Now, the story of this venerable book includes, as Jacobs so helpfully reminds us, many detractors – some Catholic and many Protestant. While Cranmer hoped that the prayers that he wrote and compiled would provide for a common faith, many fellow Protestants wanted to abandon written prayers altogether, demanding room for extemporaneous worship and prayer. Thus, one of the major casualties of the Puritan reign in England was the Book of Common Prayer, which was outlawed by Oliver Cromwell. To use the Book of Common Prayer was to risk imprisonment or banishment. John Milton went so far as to call the Prayer Book tyrannical, and while the descendants of the Puritans lovingly recite the Lord’s Prayer, Milton counted the use of even this prayer as an expression of tyranny. Some Puritans even considered the Book of Common Prayer Satanic. Fortunately Cromwell’s rule was brief, and by 1662 a new version of the Book of Common Prayer was published under the authority of Charles II. Those who couldn’t abide by this new book would become Dissenters or Nonconformists.
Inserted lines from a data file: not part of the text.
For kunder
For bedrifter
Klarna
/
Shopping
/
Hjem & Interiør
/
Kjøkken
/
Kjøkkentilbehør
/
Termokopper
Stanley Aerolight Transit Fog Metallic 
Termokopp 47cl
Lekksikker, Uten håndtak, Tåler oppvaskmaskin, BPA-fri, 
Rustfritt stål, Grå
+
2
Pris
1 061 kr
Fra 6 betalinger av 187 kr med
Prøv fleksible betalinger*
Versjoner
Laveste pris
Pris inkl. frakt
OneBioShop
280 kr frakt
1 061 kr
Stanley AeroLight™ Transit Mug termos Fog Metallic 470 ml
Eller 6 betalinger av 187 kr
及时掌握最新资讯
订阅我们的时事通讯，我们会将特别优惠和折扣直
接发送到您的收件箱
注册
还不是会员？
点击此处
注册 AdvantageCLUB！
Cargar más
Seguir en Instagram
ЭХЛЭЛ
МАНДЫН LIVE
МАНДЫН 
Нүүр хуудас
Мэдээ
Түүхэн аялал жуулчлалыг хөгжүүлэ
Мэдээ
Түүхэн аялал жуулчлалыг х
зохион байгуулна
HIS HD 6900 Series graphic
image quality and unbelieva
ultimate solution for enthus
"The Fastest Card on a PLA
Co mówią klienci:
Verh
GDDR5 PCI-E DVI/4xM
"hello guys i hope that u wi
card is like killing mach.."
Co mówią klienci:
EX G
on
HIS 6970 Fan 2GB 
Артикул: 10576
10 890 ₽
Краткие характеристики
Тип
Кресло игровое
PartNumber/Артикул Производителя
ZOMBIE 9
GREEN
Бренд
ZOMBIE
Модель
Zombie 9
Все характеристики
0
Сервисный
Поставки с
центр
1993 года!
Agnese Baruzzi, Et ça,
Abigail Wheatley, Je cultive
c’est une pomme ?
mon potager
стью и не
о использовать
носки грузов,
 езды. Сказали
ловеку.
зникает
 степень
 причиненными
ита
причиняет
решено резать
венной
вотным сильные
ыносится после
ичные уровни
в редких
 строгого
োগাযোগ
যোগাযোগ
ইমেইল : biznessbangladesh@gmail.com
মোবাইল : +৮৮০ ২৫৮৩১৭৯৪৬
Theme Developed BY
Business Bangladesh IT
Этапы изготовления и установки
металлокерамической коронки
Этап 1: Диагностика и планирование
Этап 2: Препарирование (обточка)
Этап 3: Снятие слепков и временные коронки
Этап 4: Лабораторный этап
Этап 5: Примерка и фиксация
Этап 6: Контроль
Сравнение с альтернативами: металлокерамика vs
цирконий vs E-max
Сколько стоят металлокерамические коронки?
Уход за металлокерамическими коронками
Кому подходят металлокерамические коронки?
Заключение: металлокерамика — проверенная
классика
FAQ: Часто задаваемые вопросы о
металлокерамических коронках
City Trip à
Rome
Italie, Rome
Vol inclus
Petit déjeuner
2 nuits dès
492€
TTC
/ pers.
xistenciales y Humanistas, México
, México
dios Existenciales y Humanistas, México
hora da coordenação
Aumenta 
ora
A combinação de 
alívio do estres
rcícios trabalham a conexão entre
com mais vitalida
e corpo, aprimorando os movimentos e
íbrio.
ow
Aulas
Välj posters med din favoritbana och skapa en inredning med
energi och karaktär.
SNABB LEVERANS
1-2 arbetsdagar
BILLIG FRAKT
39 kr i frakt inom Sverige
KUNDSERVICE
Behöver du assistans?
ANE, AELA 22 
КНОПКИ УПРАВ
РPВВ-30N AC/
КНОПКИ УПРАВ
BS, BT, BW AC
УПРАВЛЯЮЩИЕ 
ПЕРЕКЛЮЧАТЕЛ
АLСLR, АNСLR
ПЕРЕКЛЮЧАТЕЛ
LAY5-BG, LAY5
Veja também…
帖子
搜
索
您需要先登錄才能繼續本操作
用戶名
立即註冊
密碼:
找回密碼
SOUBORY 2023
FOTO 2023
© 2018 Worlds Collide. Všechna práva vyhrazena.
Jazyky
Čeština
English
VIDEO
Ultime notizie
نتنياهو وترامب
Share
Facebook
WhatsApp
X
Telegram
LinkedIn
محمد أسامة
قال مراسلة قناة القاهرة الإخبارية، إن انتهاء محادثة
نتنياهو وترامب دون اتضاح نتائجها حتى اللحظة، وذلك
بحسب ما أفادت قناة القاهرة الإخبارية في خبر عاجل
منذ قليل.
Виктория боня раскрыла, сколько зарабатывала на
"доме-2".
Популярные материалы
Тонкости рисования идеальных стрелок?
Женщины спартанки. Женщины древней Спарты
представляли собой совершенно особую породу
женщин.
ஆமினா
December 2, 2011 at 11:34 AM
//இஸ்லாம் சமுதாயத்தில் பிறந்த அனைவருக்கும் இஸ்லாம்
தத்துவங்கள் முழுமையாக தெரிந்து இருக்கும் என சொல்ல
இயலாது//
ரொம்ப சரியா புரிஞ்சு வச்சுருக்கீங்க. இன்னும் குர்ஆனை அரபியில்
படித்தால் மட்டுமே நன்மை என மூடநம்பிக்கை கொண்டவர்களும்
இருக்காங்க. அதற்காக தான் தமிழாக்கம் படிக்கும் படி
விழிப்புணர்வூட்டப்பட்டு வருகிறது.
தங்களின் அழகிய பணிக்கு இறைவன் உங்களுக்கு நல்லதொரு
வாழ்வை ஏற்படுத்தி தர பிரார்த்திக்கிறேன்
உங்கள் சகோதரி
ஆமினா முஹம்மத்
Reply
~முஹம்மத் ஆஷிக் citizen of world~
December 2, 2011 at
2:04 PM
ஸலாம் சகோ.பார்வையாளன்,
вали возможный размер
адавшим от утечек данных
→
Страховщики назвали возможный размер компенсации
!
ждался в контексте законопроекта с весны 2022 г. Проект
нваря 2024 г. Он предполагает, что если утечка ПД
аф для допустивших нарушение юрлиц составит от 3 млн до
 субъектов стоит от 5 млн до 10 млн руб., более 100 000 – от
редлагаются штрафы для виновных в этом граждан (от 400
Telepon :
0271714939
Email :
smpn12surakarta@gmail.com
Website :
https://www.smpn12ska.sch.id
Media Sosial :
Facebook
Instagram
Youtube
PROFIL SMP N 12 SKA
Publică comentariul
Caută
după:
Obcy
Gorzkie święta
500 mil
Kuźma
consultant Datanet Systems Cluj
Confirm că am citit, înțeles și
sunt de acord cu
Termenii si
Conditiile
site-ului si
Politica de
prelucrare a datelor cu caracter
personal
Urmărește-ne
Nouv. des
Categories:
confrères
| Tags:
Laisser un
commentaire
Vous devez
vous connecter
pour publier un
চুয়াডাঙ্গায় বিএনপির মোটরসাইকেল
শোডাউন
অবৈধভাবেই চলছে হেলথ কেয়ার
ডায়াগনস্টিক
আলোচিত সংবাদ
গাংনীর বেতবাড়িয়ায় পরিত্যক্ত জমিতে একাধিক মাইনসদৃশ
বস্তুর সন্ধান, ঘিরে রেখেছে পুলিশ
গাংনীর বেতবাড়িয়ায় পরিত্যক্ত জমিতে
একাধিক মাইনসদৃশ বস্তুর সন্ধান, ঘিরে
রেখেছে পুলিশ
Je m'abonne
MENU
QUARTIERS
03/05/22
One of the factors in this story is that for the English Church the State determines the form of worship for the established church. Because of this reality, the authorized Book of Common Prayer for the Church of England remains the 1662 version. There are, as Jacobs describes for us alternative worship resources, but the 1662 remains official.
While the English Church must abide by Parliament’s final approval, such is not the case for the rest of the Anglican world. The American Book of Common Prayer, for instance, descends from the Scottish Book of Common Prayer, first issued in 1637 and revised over time. The Scottish Episcopal Church was disestablished by William and Mary, in favor of the Presbyterian Church that had a majority in Scotland. After the American Revolution due to the requirement that recipients of ordination and consecration swear the oaths the English monarchs, Samuel Seabury was sent to Scotland for consecration, and he brought back with him the Scottish Book, which became the ancestor of the American Book of Common Prayer.
The Anglican tradition has often portrayed itself as a Via Media, a movement standing between the Roman Church and more radically reformed Protestant groups. Over the years a variety of parties have emerged, and these parties, which would include today Anglo-Catholics, Evangelicals, and Liberal/Broad Church groups, have vied for influence over liturgical matters. In England this spirit of party has prevented the issuance of a new BCP, but elsewhere these different groups have influenced further developments. Globalization has also influenced developments, as churches in Africa and India and elsewhere have placed their own stamp on this venerable book. What was intended to be the one book for the one church has become many books for a very diverse religious tradition.